The convention is that crawlers first read /robots.txt to see what they're encouraged to scrape and what they're not meant to, and then hopefully honor those directions.
In this case, as in many, the disallow rules are intentionally meant to protect the signal quality and efficiency of the crawler.
Linkers & Loaders is their own book (I haven't checked the others).
They have a page at https://www.iecc.com/linker/ where they used to publish a draft of the book contents, but changed the page to say "Chapters were available in an excessive variety of formats, but are not any longer due to chronic piracy", when it got posted to HN at https://news.ycombinator.com/item?id=18424233 and I bundled the files for offline reading. I notified them via email about that asking if they are OK with it but got an unfriendly response that I pirated the files and that wasn't OK, so I took the link down again and they changed that text. (Shrug. I'm not a/the book author, they are. I'll say that I also suggested to them they ask on the page not to do what I did since then I wouldn't have, but they chose their more radical approach.)
It's for shits-and-giggles and it's doing its job really well right now. Not everything needs to have an economic purpose, 100 trackers, ads and backed by a company.
Am I the only one who was hoping—even though I knew it wouldn’t be the case—that OpenAI’s server farm was infested with actual spiders and they were getting into other people’s racks?
It's not just a problem for training, but the end user, too. There are so many times that I've tried to ask a question or request a summary for a long article only to be told it can't read it itself, so you have to copy-paste the text into the chat. Given the non-binding nature of robots.txt and the way they seem comfortable with vacuuming up public data in other contexts, I'm surprised they allow it to be such an obstacle for the user experience.
I would say robots.txt is meant to filter access for interactions initiated by an automated process (ie automatic crawling). Since the interaction to request a site with a language model is manual (a human request) it doesn't make sense to me that it is used to block that request.
If you want to block information you provide from going through ClosedAI servers, block their IPs instead of using robots.txt.
If my web browser's extension "visits" the site and dumps it into ChatGPT for me to read its summarization of the site, what has been gained by the website operator?
This is why these things - search engines, AI crawlers, even adblock and video downloaders - exist in a slightly adversarial/parasitic relationship with the sites that provide their content to which they provide nothing back (or negative, if you cost them a page load without incurring an ad view).
I use adblock all the time but I'm very aware that it can only succeed as long as it doesn't win.
I’d let them do their thing, why not?! They want the internet? This is the real internet. It looks like he doesn’t really care that much that they’re retrieving millions of pages, so let them do their thing…
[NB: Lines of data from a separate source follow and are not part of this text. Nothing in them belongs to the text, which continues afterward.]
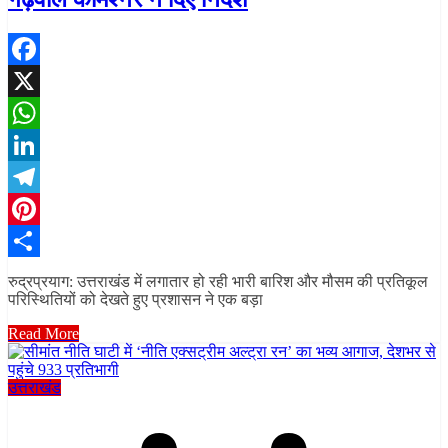
Facebook
X
WhatsApp
LinkedIn
Telegram
Pinterest
Share
रुद्रप्रयाग: उत्तराखंड में लगातार हो रही भारी बारिश और मौसम की प्रतिकूल
परिस्थितियों को देखते हुए प्रशासन ने एक बड़ा
Read More
उत्तराखंड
Just that the site owner, most likely, did this kind of on purpose. It's fairly unlikely that he's concerned about his "data" being used because it's junk data.
In the network security world, this is known as a tarpit. You can delay an attack, scan or any other type of automation by sending data either too slowly or in such a way as to cause infinite recursion. The result is wasted time and energy for the attacker and potentially a chance for us to ramp up the defences.
From the content of the email, I get the impression that it's just a honeypot. Also I'm not seeing any delays in the content being returned.
A tarpit is different because it's designed to slow down scanning/scraping and deliberately waste an adversary's resources. There are several techniques but most involve throttling the response (or rate of responses) exponentially.
Eventually, OpenAI (and friends) are going to be training their models on almost exclusively AI generated content, which is more often than not slightly incorrect when it comes to Q&A, and the quality of AI responses trained on that content will quickly deteriorate. Right now, most internet content is written by humans. But in 5 years? Not so much. I think this is one of the big problems that the AI space needs to solve quickly. Garbage in, garbage out, as the old saying goes.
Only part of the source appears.